A multi-country, retrospective cohort study using general practice records and record linkage systems in the UK, Italy and the Netherlands was conducted to assess the association between new use of dopamine agonists including cabergoline (n = 27,812) for Parkinson’s disease and hyperprolactinemia and cardiac valvular regurgitation (CVR), other fibroses, and other cardiopulmonary events over a maximum of 12 years of follow up. In this study, the use of cabergoline among persons with Parkinson’s disease was associated with an increased risk of CVR when compared to non-ergot-derived dopamine agonists (DAs) and levodopa [Incidence Rate (IR) per 10,000 person years of 68.1 (95% confidence interval (CI): 37.2 to 115.3) for cabergoline vs. 10 (95% CI: 5.2 to 19.4) for non-ergot DAs and 11.3 (95% CI: 7.2 to 17) for levodopa]. In the study analysis confined to persons with dopamine agonist-treated hyperprolactinemia (n = 8,386), when compared to non-use (n = 15,147), persons exposed to cabergoline did not have an elevated risk of CVR. The findings with respect to the risk of CVR associated with cabergoline treatment for persons with Parkinson’s disease (increased risk) and those with hyperprolactinemia (no increased risk) are consistent with the findings in other published studies.
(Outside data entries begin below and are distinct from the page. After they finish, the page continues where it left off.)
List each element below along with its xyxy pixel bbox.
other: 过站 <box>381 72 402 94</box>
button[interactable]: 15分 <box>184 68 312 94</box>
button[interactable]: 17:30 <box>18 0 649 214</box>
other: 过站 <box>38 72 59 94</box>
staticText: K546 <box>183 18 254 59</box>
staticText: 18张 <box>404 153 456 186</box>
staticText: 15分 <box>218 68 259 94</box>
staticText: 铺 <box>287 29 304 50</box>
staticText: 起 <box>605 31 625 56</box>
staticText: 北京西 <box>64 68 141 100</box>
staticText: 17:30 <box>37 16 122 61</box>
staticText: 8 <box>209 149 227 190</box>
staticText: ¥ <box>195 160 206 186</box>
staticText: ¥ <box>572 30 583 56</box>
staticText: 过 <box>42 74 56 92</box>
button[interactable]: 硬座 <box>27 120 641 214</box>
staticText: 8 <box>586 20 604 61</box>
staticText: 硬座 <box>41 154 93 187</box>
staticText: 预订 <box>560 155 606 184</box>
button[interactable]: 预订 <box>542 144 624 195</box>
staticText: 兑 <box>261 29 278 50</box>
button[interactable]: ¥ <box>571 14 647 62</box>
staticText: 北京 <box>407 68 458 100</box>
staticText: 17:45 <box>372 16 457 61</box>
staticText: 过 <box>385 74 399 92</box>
Physicians should use the lowest effective dose of cabergoline for the treatment of hyperprolactinemic disorders and should periodically reassess the need for continuing therapy with cabergoline. Following treatment initiation, clinical and diagnostic monitoring (for example, chest x-ray, CT scan and cardiac echocardiogram) should be conducted to assess the risk of cardiac valvulopathy. The recommended frequency of routine echocardiographic monitoring is every 6 to 12 months or as clinically indicated with the presence of signs and symptoms such as edema, new cardiac murmur, dyspnea, or congestive heart failure.

Cabergoline should be discontinued if an echocardiogram reveals new valvular regurgitation, valvular restriction or valve leaflet thickening.

Cabergoline should be used with caution in patients exposed to other medications associated with valvulopathy.